C’était la troisième tentative. Depuis des mois, un groupe de sénateurs – menés par le républicain John McCain – essayait de faire approuver une résolution en faveur du respect des droits de l’homme en Egypte. Mais le texte, qui demandait notamment la levée de l’état d’urgence et la libération des prisonniers politiques, se fracassa une nouvelle fois en décembre dernier, face au refus déterminé d’une poignée d’élus. Le texte était pourtant prémonitoire: quelques semaines plus tard, les Egyptiens en colère envahissaient la place Tahrir.

Le triomphe du réalisme politique? Celui, aussi, du travail de lobbying à l’œuvre à Washington. Dans le système américain, il n’est pas rare que des Etats étrangers aient recours à des firmes pour améliorer leur image au Congrès et pour séduire les élus. L’Egypte d’Hosni Moubarak est aux avant-postes.
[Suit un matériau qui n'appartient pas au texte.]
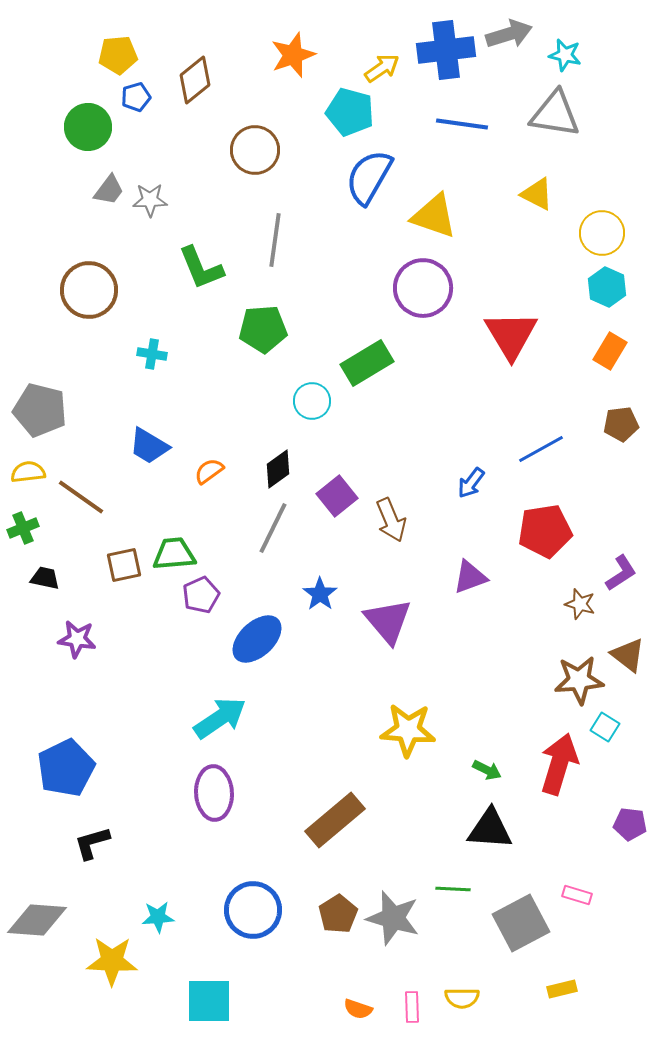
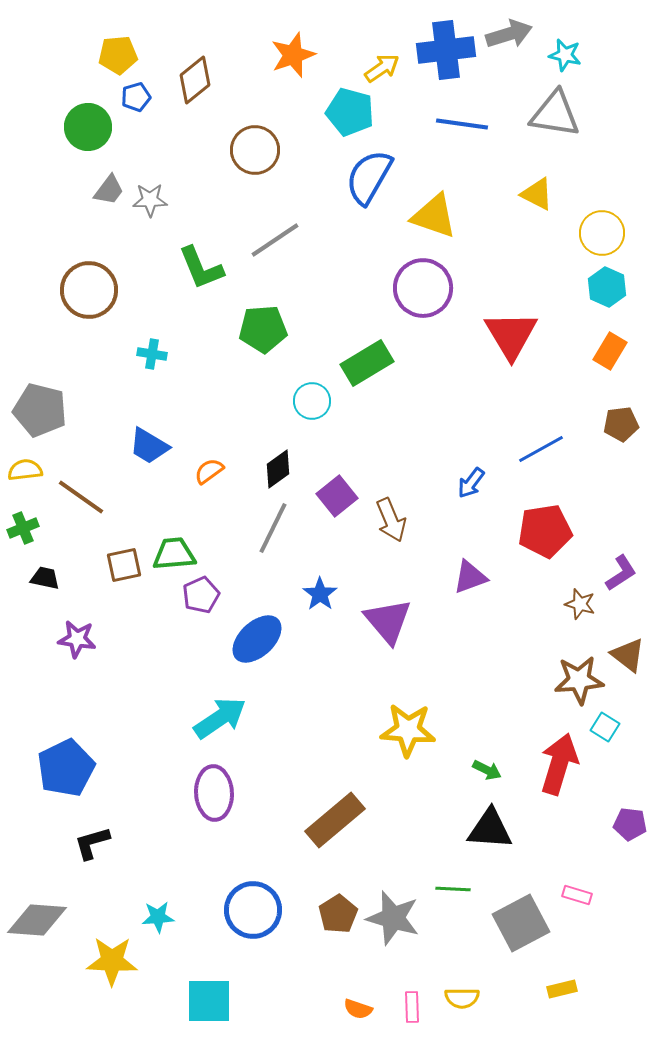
gray line at (275, 240): rotated 48 degrees clockwise
yellow semicircle at (28, 472): moved 3 px left, 2 px up
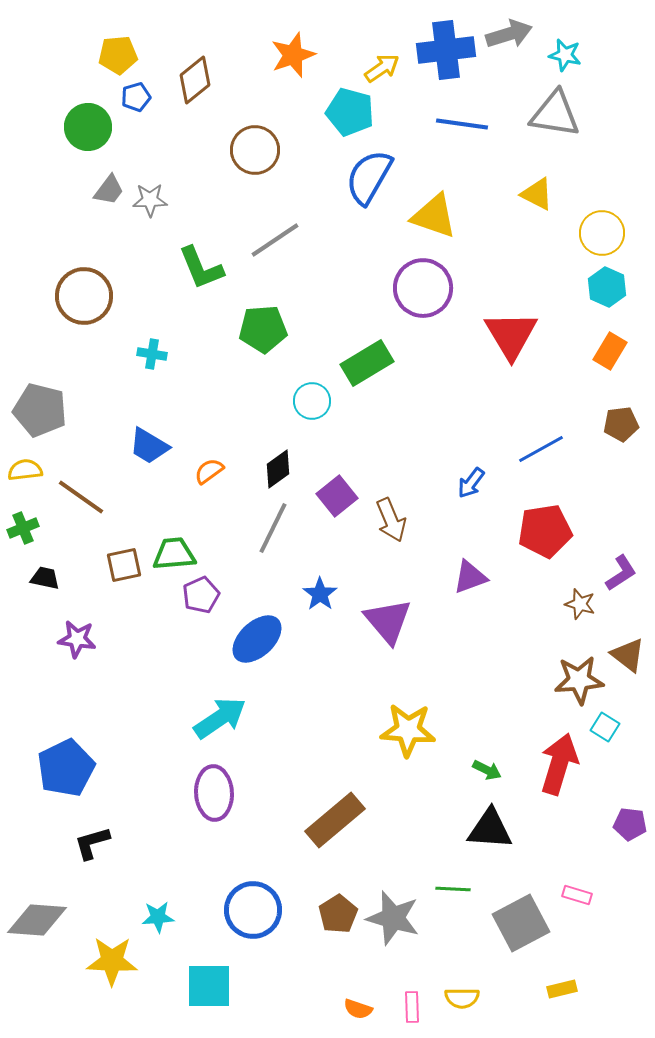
brown circle at (89, 290): moved 5 px left, 6 px down
cyan square at (209, 1001): moved 15 px up
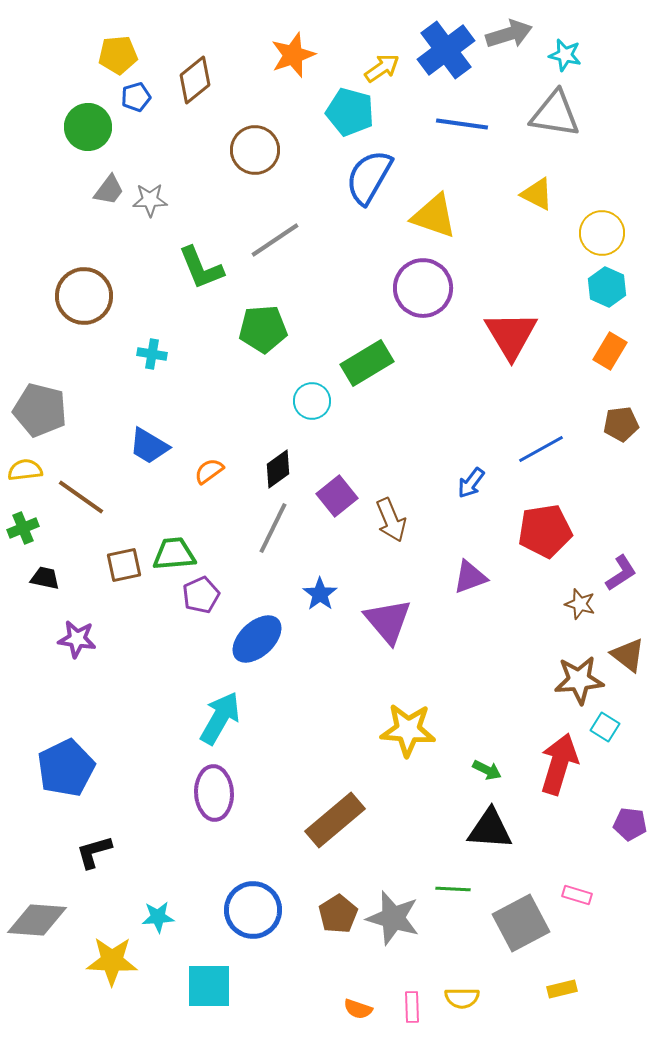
blue cross at (446, 50): rotated 30 degrees counterclockwise
cyan arrow at (220, 718): rotated 26 degrees counterclockwise
black L-shape at (92, 843): moved 2 px right, 9 px down
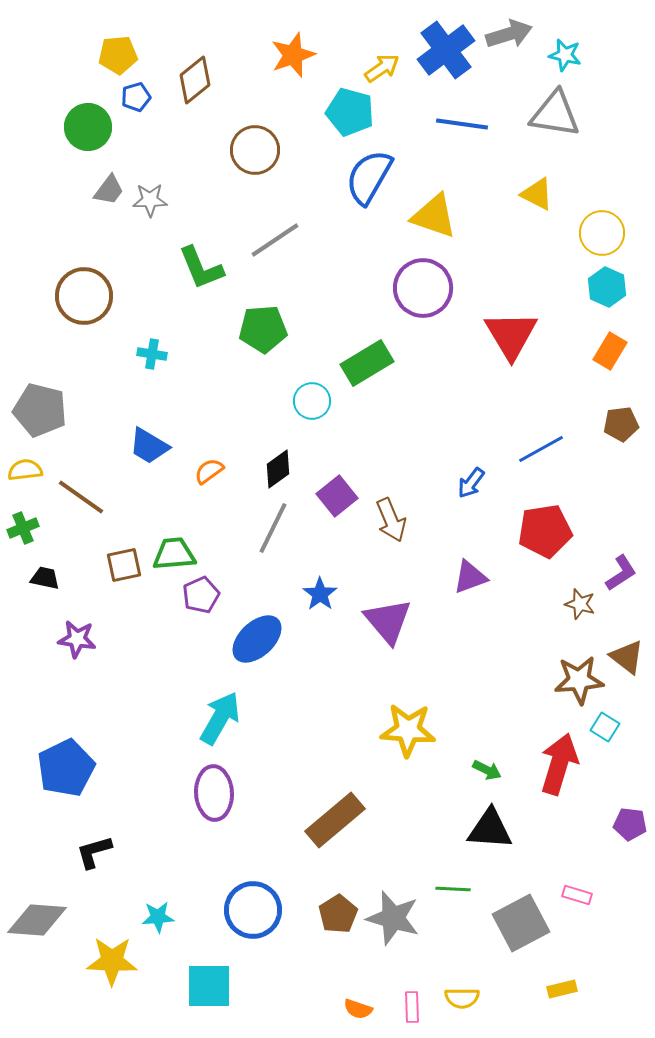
brown triangle at (628, 655): moved 1 px left, 2 px down
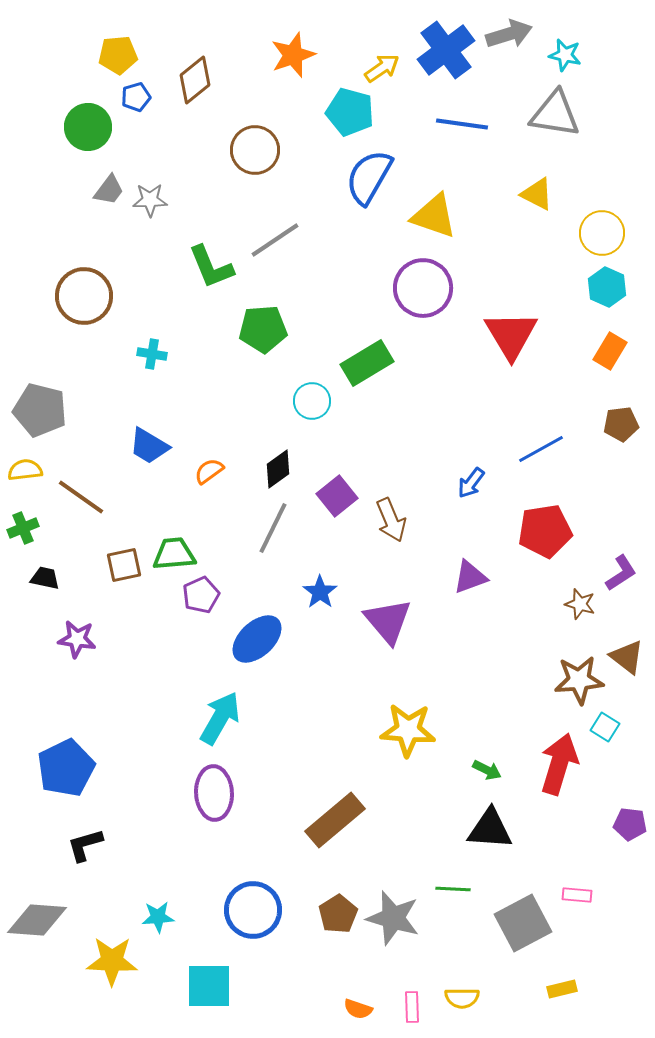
green L-shape at (201, 268): moved 10 px right, 1 px up
blue star at (320, 594): moved 2 px up
black L-shape at (94, 852): moved 9 px left, 7 px up
pink rectangle at (577, 895): rotated 12 degrees counterclockwise
gray square at (521, 923): moved 2 px right
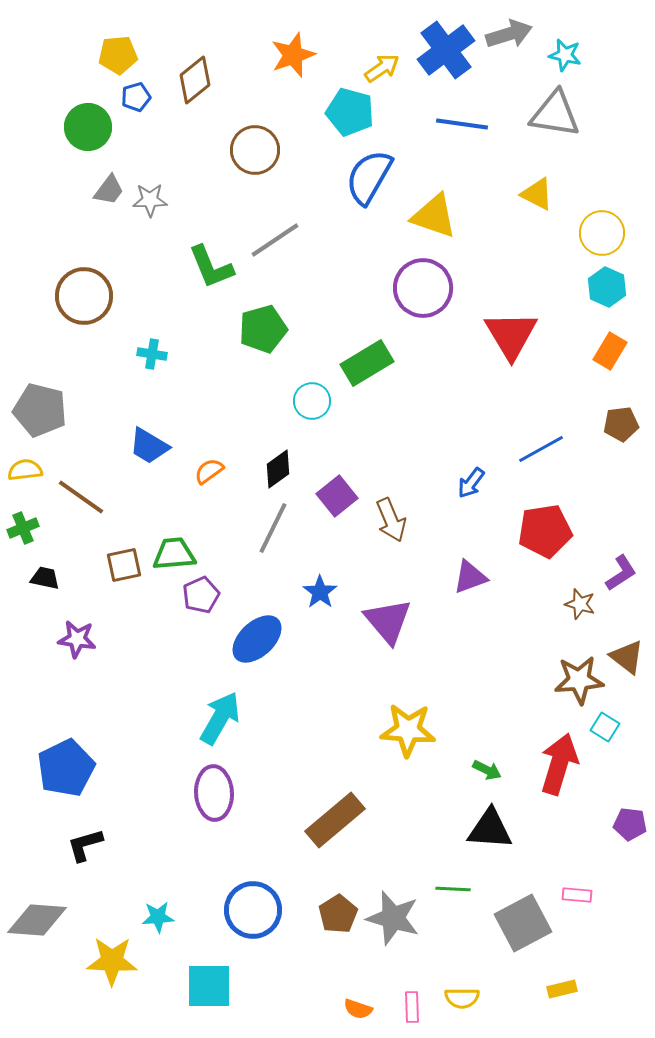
green pentagon at (263, 329): rotated 12 degrees counterclockwise
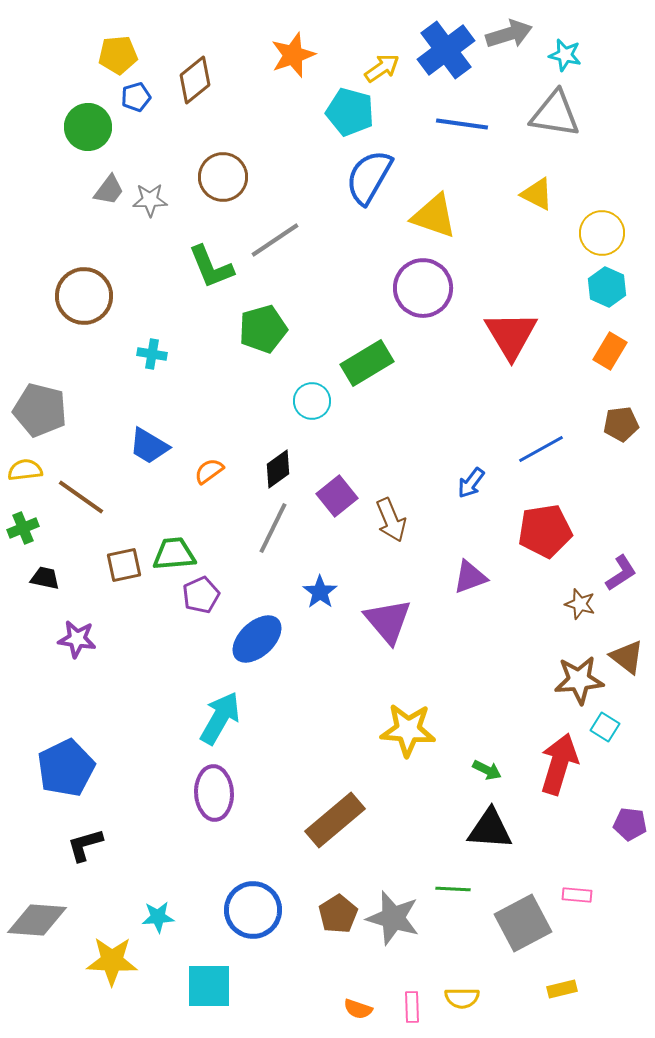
brown circle at (255, 150): moved 32 px left, 27 px down
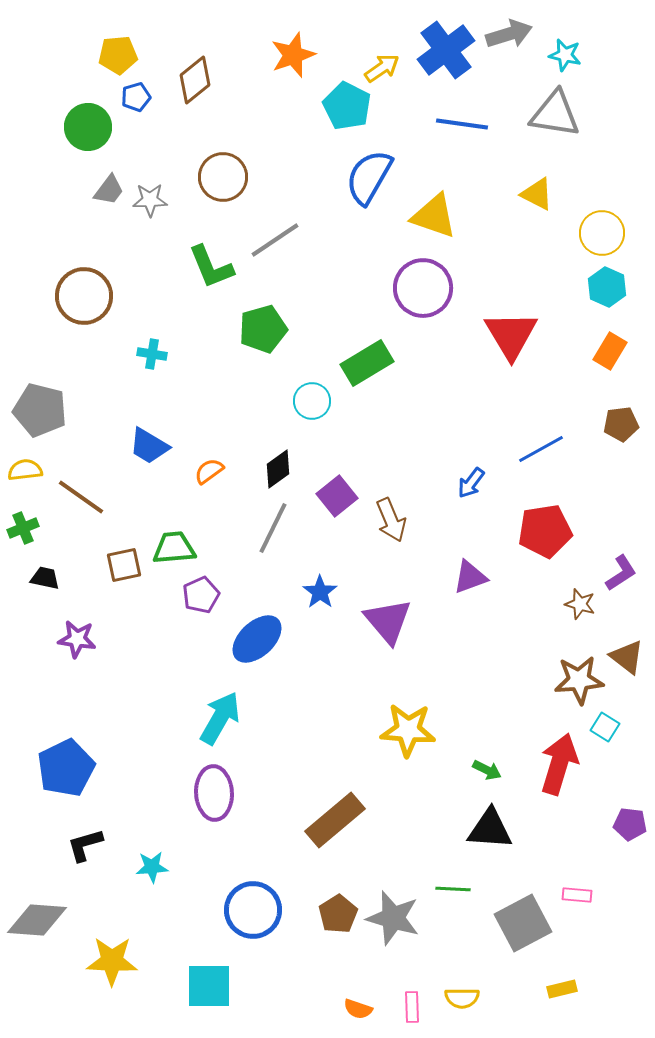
cyan pentagon at (350, 112): moved 3 px left, 6 px up; rotated 12 degrees clockwise
green trapezoid at (174, 554): moved 6 px up
cyan star at (158, 917): moved 6 px left, 50 px up
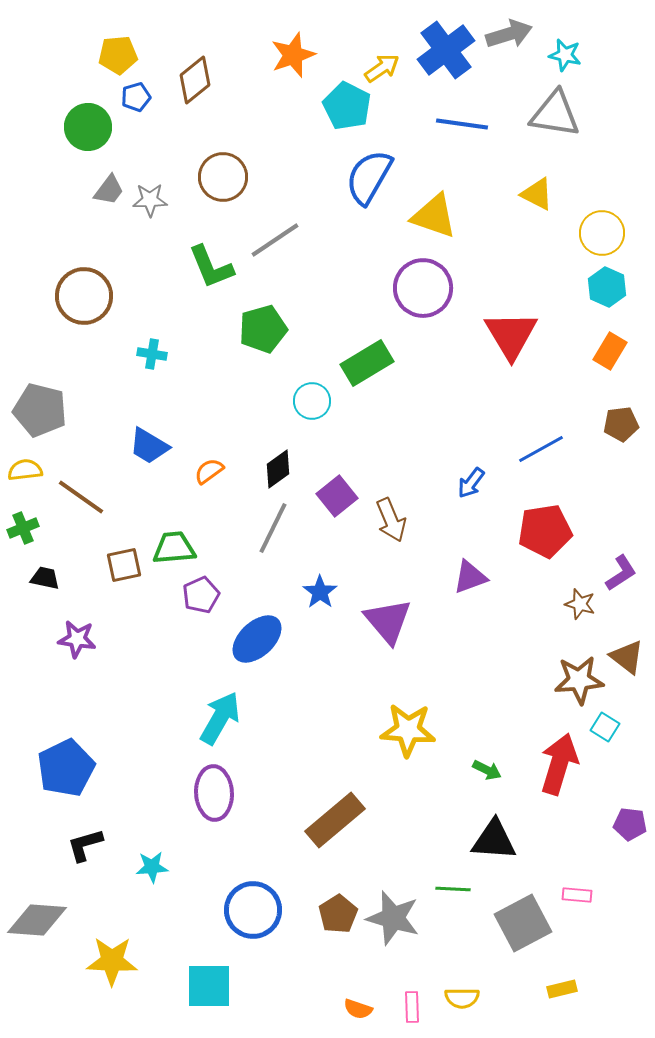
black triangle at (490, 829): moved 4 px right, 11 px down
Depuis trois ans, elle a payé plus de 4 millions de dollars (plus les frais) à une société appelée PLM Group afin de «faciliter la conclusion» de contrats commerciaux et militaires et d’offrir «des conseils stratégiques de haut niveau sur l’image de l’Egypte aux décideurs américains».

Aide réduite

Selon les chiffres officiels, les membres de PLM ont bien travaillé: ils ont eu 1873 «contacts» avec le monde du Congrès américain pour tenter de faire passer leur message.

C’est pour contrecarrer les réticences républicaines que le régime de Moubarak avait dans un premier temps approché les lobbies américains. Guidée par son «agenda pour la liberté» et soucieuse d’embellir dans le monde arabe une image fortement ternie par la guerre d’Irak, l’administration Bush commençait à compter l’aide accordée au régime égyptien. Elle était passée de plus de 2 milliards de dollars annuels en 1998 à 1,5 milliard avant l’engagement de PLM Group. Certains commençaient même à évoquer l’idée de supprimer cette aide purement et simplement ou, à tout le moins, de la conditionner étroitement aux progrès accomplis en matière de respect des droits de l’homme.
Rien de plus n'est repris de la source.